ACTION ITEM: All of the records below must be output exactly, with no pictures carried over.

Saved entries
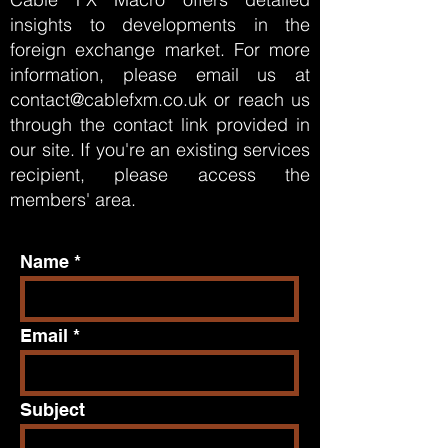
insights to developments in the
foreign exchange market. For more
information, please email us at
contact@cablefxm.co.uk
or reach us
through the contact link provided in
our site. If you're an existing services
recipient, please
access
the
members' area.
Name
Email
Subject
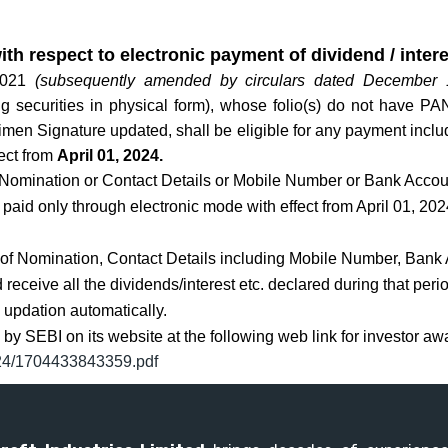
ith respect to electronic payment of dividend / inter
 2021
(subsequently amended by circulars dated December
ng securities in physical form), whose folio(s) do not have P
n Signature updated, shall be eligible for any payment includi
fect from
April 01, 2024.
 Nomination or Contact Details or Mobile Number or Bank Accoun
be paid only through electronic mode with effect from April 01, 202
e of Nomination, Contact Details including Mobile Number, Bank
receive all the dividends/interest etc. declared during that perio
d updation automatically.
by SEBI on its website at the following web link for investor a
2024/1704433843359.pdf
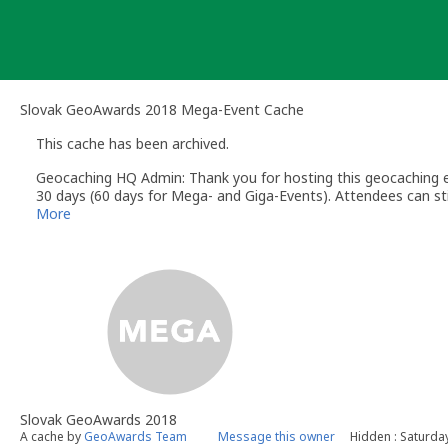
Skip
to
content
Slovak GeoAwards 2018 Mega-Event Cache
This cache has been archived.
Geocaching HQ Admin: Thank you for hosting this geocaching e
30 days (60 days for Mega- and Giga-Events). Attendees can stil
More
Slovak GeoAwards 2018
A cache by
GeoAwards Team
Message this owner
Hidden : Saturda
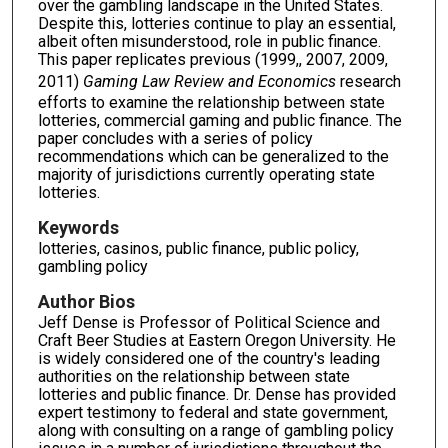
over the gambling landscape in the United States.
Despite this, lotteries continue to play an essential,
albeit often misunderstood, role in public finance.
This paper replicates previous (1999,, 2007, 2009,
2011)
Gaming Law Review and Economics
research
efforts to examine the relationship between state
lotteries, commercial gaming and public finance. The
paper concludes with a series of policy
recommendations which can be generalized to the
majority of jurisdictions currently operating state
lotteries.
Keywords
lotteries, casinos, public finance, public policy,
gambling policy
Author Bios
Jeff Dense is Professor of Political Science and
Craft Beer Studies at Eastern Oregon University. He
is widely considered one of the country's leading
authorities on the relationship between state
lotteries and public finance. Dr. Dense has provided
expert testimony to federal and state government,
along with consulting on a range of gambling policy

EXERCISE OUTPUT:
insights to developments in the
foreign exchange market. For more
information, please email us at
contact@cablefxm.co.uk
or reach us
through the contact link provided in
our site. If you're an existing services
recipient, please
access
the
members' area.
Name
Email
Subject
ith respect to electronic payment of dividend / inter
 2021
(subsequently amended by circulars dated December
ng securities in physical form), whose folio(s) do not have P
n Signature updated, shall be eligible for any payment includi
fect from
April 01, 2024.
 Nomination or Contact Details or Mobile Number or Bank Accoun
be paid only through electronic mode with effect from April 01, 202
e of Nomination, Contact Details including Mobile Number, Bank
receive all the dividends/interest etc. declared during that perio
d updation automatically.
by SEBI on its website at the following web link for investor a
2024/1704433843359.pdf
Skip
to
content
Slovak GeoAwards 2018 Mega-Event Cache
This cache has been archived.
Geocaching HQ Admin: Thank you for hosting this geocaching e
30 days (60 days for Mega- and Giga-Events). Attendees can stil
More
Slovak GeoAwards 2018
A cache by
GeoAwards Team
Message this owner
Hidden : Saturda
over the gambling landscape in the United States.
Despite this, lotteries continue to play an essential,
albeit often misunderstood, role in public finance.
This paper replicates previous (1999,, 2007, 2009,
2011)
Gaming Law Review and Economics
research
efforts to examine the relationship between state
lotteries, commercial gaming and public finance. The
paper concludes with a series of policy
recommendations which can be generalized to the
majority of jurisdictions currently operating state
lotteries.
Keywords
lotteries, casinos, public finance, public policy,
gambling policy
Author Bios
Jeff Dense is Professor of Political Science and
Craft Beer Studies at Eastern Oregon University. He
is widely considered one of the country's leading
authorities on the relationship between state
lotteries and public finance. Dr. Dense has provided
expert testimony to federal and state government,
along with consulting on a range of gambling policy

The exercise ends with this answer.